→ What the task requires
Your response should be an exact reproduction of the data below, beginning at the line containing "pyautogui.click(x=<x>, y=<y>)" and ending with the final line.

→ Source material
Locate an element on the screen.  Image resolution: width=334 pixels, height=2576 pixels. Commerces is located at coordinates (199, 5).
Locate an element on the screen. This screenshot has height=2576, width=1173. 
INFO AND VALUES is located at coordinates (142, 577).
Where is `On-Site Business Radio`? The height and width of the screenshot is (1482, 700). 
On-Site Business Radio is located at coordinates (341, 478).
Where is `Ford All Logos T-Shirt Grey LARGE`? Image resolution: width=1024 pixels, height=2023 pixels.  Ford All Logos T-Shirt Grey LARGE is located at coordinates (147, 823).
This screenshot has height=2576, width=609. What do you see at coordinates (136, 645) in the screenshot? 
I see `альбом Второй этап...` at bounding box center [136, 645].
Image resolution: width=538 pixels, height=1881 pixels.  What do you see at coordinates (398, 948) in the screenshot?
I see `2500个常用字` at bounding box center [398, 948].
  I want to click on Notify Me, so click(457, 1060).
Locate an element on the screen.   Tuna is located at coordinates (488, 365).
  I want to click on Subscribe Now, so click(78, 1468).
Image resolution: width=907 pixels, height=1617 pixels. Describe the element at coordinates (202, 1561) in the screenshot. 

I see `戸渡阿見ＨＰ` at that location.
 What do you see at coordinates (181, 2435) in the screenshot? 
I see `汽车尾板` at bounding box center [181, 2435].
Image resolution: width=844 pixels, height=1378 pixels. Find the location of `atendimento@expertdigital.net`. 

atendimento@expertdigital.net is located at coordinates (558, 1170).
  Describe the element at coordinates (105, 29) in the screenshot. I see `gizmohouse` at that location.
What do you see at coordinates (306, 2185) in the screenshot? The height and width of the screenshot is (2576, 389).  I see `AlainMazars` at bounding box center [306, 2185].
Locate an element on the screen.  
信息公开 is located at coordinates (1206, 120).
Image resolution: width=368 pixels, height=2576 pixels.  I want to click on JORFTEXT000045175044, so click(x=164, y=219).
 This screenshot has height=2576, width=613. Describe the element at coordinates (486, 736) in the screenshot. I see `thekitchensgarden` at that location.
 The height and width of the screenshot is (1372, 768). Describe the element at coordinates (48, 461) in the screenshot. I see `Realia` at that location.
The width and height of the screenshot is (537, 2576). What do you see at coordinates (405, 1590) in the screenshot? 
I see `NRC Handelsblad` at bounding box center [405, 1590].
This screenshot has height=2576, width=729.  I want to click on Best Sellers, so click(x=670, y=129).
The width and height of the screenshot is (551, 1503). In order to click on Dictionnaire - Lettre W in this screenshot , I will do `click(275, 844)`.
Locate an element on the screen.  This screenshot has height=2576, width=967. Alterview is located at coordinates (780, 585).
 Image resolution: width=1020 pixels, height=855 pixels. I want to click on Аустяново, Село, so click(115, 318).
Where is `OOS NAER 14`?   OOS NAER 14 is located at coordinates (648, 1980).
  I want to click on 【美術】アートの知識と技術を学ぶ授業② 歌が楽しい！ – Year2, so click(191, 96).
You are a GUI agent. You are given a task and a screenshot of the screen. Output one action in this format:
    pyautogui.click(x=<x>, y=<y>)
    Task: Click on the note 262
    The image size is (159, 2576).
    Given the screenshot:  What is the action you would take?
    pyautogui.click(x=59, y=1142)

→ Response
    pyautogui.click(x=<x>, y=<y>)
    Task: Click on the note 262
    The image size is (159, 2576).
    Given the screenshot:  What is the action you would take?
    pyautogui.click(x=59, y=1142)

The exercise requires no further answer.